Así mi rosarío de historias se abrió paso: que el 1492 del maléfico y sus prolegómenos, con frutos para mil jornadas; que mi abuelo -con todo y mucho respeto, me paro y quito el sombrero-, mi comadre el Grillo, Nabor, el sabio analfabeta, Magda y su Santa Utopía; que de montañas carmesíes y truchas arqueándose en un delirio de vida, por cielos a los cuales el trasiego de los llanos áridos dan una transparencia infinita, a isletas que surgen por doquiera de las aguas como canastillos flotantes”entre sauces llorones y chopos”, y un etcétera que mejor ni me esmero en recitarles.
Todo entre los Oh, los Chale, los Ya está de vuelta el loco, etc. No todo es coser y cantar en este viaje, que mucho duele, por no decir todo, contra lo ofrecido aquí arriba para atraer la atención. En realidad no sé adónde voy y no es de extrañarse pues sólo vaga idea tengo del camino a mis espaldas.
Andar sí que ando, con los pies sobre la tierra, no importa cuán chuecos,  y con la imaginación a lo lejos, no como escape, que de eso no hay modo, sino por gusto, urgencia a veces.
Escribo una suerte de memorias, de ése tiempo apenas hablo, queda envuelto en una nostalgia para entonces vieja y profunda, y dejo a un lado lo más importante.

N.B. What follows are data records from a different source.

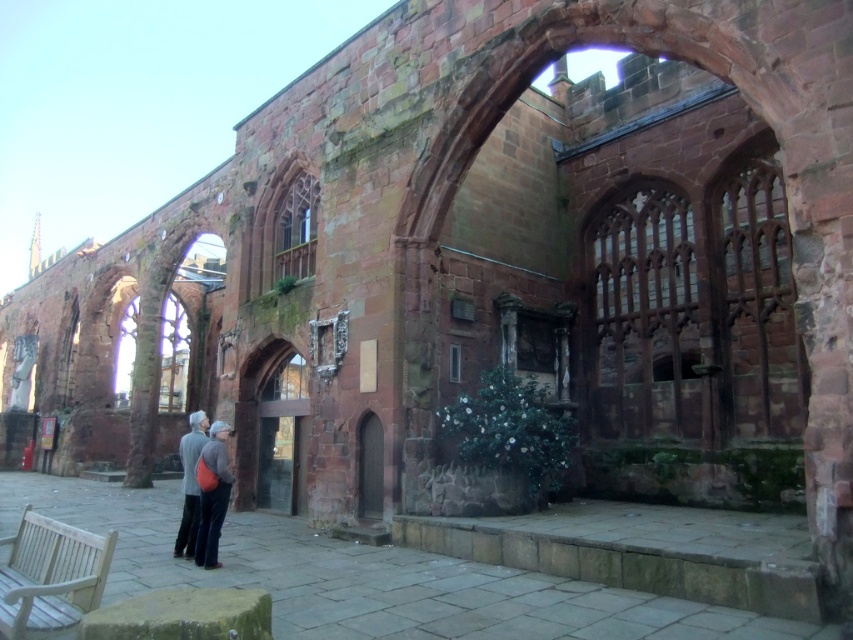 Is white wooden bench at lower left to the left of matte orange backpack at lower left from the viewer's perspective?

Correct, you'll find white wooden bench at lower left to the left of matte orange backpack at lower left.

Between point (10, 614) and point (204, 529), which one is positioned in front?

Positioned in front is point (10, 614).

This screenshot has height=640, width=853. What are the coordinates of `white wooden bench at lower left` in the screenshot? It's located at (50, 577).

Between matte orange backpack at lower left and gray fabric jacket at center, which one has less height?

With less height is matte orange backpack at lower left.

Is matte orange backpack at lower left below gray fabric jacket at center?

No, matte orange backpack at lower left is not below gray fabric jacket at center.

Find the location of a particular element. This screenshot has height=640, width=853. matte orange backpack at lower left is located at coordinates (212, 493).

The image size is (853, 640). What do you see at coordinates (50, 577) in the screenshot? I see `white wooden bench at lower left` at bounding box center [50, 577].

This screenshot has width=853, height=640. Identify the location of white wooden bench at lower left. (50, 577).

Between point (22, 556) and point (184, 531), which one is positioned behind?

The point (184, 531) is more distant.

What are the coordinates of `white wooden bench at lower left` in the screenshot? It's located at (50, 577). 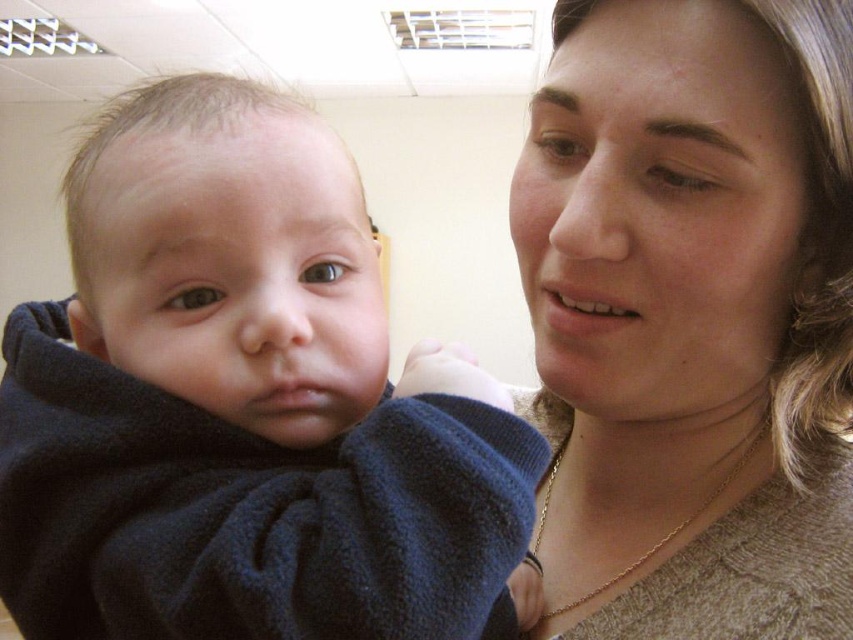 Question: Does dark blue fleece at center have a lesser width compared to matte beige sweater at center?

Choices:
 (A) yes
 (B) no

Answer: (B)

Question: Which object appears farthest from the camera in this image?

Choices:
 (A) matte beige sweater at center
 (B) dark blue fleece at center

Answer: (A)

Question: From the image, what is the correct spatial relationship of dark blue fleece at center in relation to matte beige sweater at center?

Choices:
 (A) left
 (B) right

Answer: (A)

Question: Which object appears farthest from the camera in this image?

Choices:
 (A) matte beige sweater at center
 (B) dark blue fleece at center

Answer: (A)

Question: Which of the following is the closest to the observer?

Choices:
 (A) matte beige sweater at center
 (B) dark blue fleece at center

Answer: (B)

Question: Observing the image, what is the correct spatial positioning of dark blue fleece at center in reference to matte beige sweater at center?

Choices:
 (A) below
 (B) above

Answer: (A) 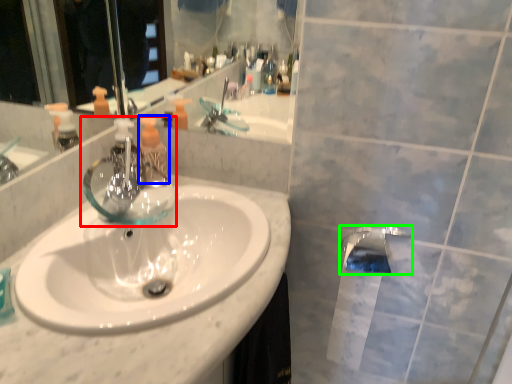 Question: Based on their relative distances, which object is farther from tap (highlighted by a red box)? Choose from toiletry (highlighted by a blue box) and tap (highlighted by a green box).

Choices:
 (A) toiletry
 (B) tap

Answer: (B) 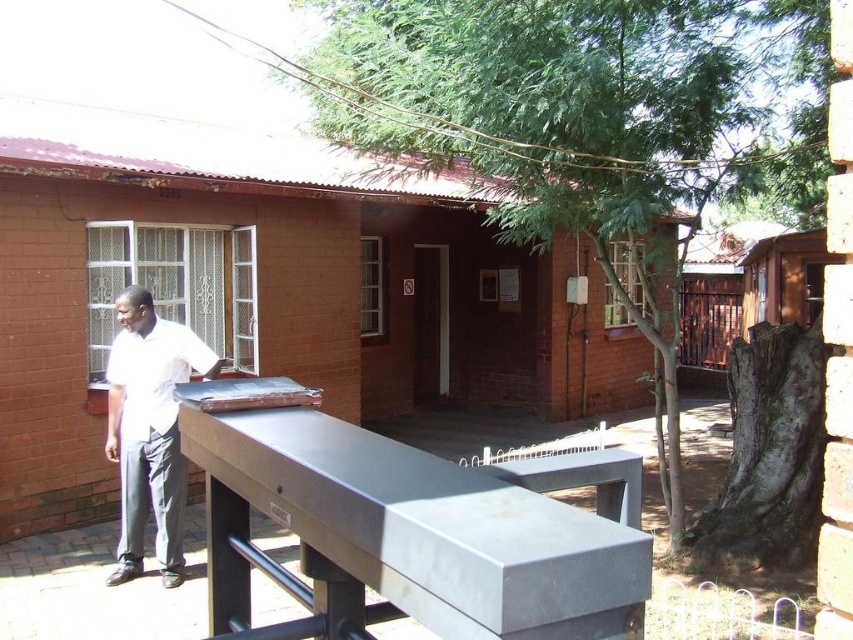 Is smooth gray picnic table at center closer to the viewer compared to metallic gray table tennis table at center?

Yes, it is.

The height and width of the screenshot is (640, 853). What do you see at coordinates (402, 538) in the screenshot? I see `smooth gray picnic table at center` at bounding box center [402, 538].

Who is more distant from viewer, (x=497, y=500) or (x=273, y=401)?

Positioned behind is point (x=273, y=401).

I want to click on smooth gray picnic table at center, so click(x=402, y=538).

Is white matte shirt at left positioned behind metallic gray table tennis table at center?

Yes, white matte shirt at left is behind metallic gray table tennis table at center.

I want to click on white matte shirt at left, so click(x=149, y=429).

Does smooth gray picnic table at center appear over white matte shirt at left?

Yes.

Is point (341, 580) behind point (160, 564)?

No, (341, 580) is in front of (160, 564).

Identify the location of smooth gray picnic table at center. (402, 538). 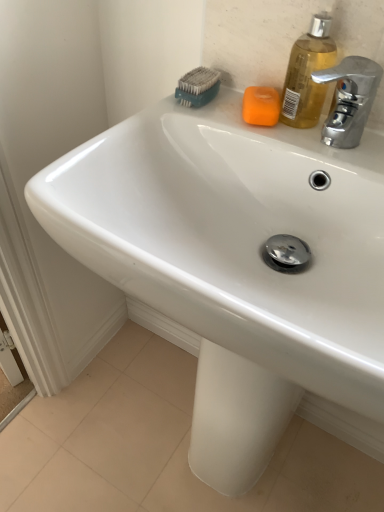 Find the location of a particular element. The height and width of the screenshot is (512, 384). teal plastic brush at upper center is located at coordinates (198, 87).

This screenshot has height=512, width=384. What are the coordinates of `orange matte soap at upper center` in the screenshot? It's located at (261, 106).

Consider the image. From a real-world perspective, is teal plastic brush at upper center located beneath orange matte soap at upper center?

No.

You are a GUI agent. You are given a task and a screenshot of the screen. Output one action in this format:
    pyautogui.click(x=<x>, y=<y>)
    Task: Click on the brush located on the left of orange matte soap at upper center
    The image size is (384, 512).
    Given the screenshot: What is the action you would take?
    pyautogui.click(x=198, y=87)

Between point (200, 77) and point (255, 86), which one is positioned in front?

Positioned in front is point (255, 86).

Considering the relative positions of teal plastic brush at upper center and orange matte soap at upper center in the image provided, is teal plastic brush at upper center to the left of orange matte soap at upper center from the viewer's perspective?

Yes, teal plastic brush at upper center is to the left of orange matte soap at upper center.

How different are the orientations of orange matte soap at upper center and translucent yellow liquid at upper right in degrees?

20.4 degrees.

Is orange matte soap at upper center facing towards translucent yellow liquid at upper right?

No, orange matte soap at upper center is not facing towards translucent yellow liquid at upper right.

Which of these two, orange matte soap at upper center or translucent yellow liquid at upper right, stands taller?

translucent yellow liquid at upper right.

Looking at this image, visually, is orange matte soap at upper center positioned to the left or to the right of translucent yellow liquid at upper right?

orange matte soap at upper center is positioned on translucent yellow liquid at upper right's left side.

In the image, there is a teal plastic brush at upper center. Where is `soap below it (from the image's perspective)`? soap below it (from the image's perspective) is located at coordinates (261, 106).

Does orange matte soap at upper center lie behind teal plastic brush at upper center?

No, orange matte soap at upper center is closer to the viewer.

Based on the photo, from the image's perspective, relative to teal plastic brush at upper center, is orange matte soap at upper center above or below?

Clearly, from the image's perspective, orange matte soap at upper center is below teal plastic brush at upper center.

The width and height of the screenshot is (384, 512). What are the coordinates of `soap dispenser on the right of teal plastic brush at upper center` in the screenshot? It's located at (307, 74).

Is teal plastic brush at upper center positioned behind translucent yellow liquid at upper right?

Yes, it is.

Based on their sizes in the image, would you say teal plastic brush at upper center is bigger or smaller than translucent yellow liquid at upper right?

In the image, teal plastic brush at upper center appears to be smaller than translucent yellow liquid at upper right.

Which is more to the right, teal plastic brush at upper center or translucent yellow liquid at upper right?

Positioned to the right is translucent yellow liquid at upper right.

Is translucent yellow liquid at upper right oriented towards orange matte soap at upper center?

No, translucent yellow liquid at upper right is not oriented towards orange matte soap at upper center.

From the picture: Which object is wider, translucent yellow liquid at upper right or orange matte soap at upper center?

orange matte soap at upper center.

How different are the orientations of translucent yellow liquid at upper right and orange matte soap at upper center in degrees?

The angle between the facing direction of translucent yellow liquid at upper right and the facing direction of orange matte soap at upper center is 20.4 degrees.

Which object is further away from the camera taking this photo, translucent yellow liquid at upper right or orange matte soap at upper center?

orange matte soap at upper center is further from the camera.

In the scene shown: Considering the sizes of objects translucent yellow liquid at upper right and teal plastic brush at upper center in the image provided, who is thinner, translucent yellow liquid at upper right or teal plastic brush at upper center?

Thinner between the two is translucent yellow liquid at upper right.

From the image's perspective, relative to teal plastic brush at upper center, is translucent yellow liquid at upper right above or below?

translucent yellow liquid at upper right is below teal plastic brush at upper center.

Considering the positions of points (318, 41) and (182, 99), is point (318, 41) farther from camera compared to point (182, 99)?

No, it is not.

You are a GUI agent. You are given a task and a screenshot of the screen. Output one action in this format:
    pyautogui.click(x=<x>, y=<y>)
    Task: Click on the brush on the left of orange matte soap at upper center
    This screenshot has width=384, height=512.
    Given the screenshot: What is the action you would take?
    pyautogui.click(x=198, y=87)

Image resolution: width=384 pixels, height=512 pixels. I want to click on soap behind the translucent yellow liquid at upper right, so click(x=261, y=106).

Which object lies nearer to the anchor point teal plastic brush at upper center, translucent yellow liquid at upper right or orange matte soap at upper center?

orange matte soap at upper center is positioned closer to the anchor teal plastic brush at upper center.

Considering their positions, is orange matte soap at upper center positioned closer to translucent yellow liquid at upper right than teal plastic brush at upper center?

Among the two, orange matte soap at upper center is located nearer to translucent yellow liquid at upper right.

When comparing their distances from orange matte soap at upper center, does translucent yellow liquid at upper right or teal plastic brush at upper center seem further?

teal plastic brush at upper center is positioned further to the anchor orange matte soap at upper center.

Considering their positions, is teal plastic brush at upper center positioned closer to orange matte soap at upper center than translucent yellow liquid at upper right?

translucent yellow liquid at upper right is closer to orange matte soap at upper center.

Estimate the real-world distances between objects in this image. Which object is further from teal plastic brush at upper center, orange matte soap at upper center or translucent yellow liquid at upper right?

translucent yellow liquid at upper right is positioned further to the anchor teal plastic brush at upper center.

From the image, which object appears to be nearer to translucent yellow liquid at upper right, teal plastic brush at upper center or orange matte soap at upper center?

Based on the image, orange matte soap at upper center appears to be nearer to translucent yellow liquid at upper right.

At what (x,y) coordinates should I click in order to perform the action: click on soap located between teal plastic brush at upper center and translucent yellow liquid at upper right in the left-right direction. Please return your answer as a coordinate pair (x, y). This screenshot has height=512, width=384. Looking at the image, I should click on (261, 106).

Me refiero a mis hijos, por cuya infancia cada vez más pregunto.
En las funciones callejeras, en este punto digo que no quiero entristecer ni complicar de golpe el relato y vuelvo al poeta. El éxito es rotundo, sobre todo entre el público femenino, quien sin darse cuenta inicia así el camino a mi beatificación. Sabiéndolo, acuso la joroba natural, enjuago los ojos y la facha quijotesca se completa y en justicia, pues molinos de viento son los de la marginación propia y ajena que bato.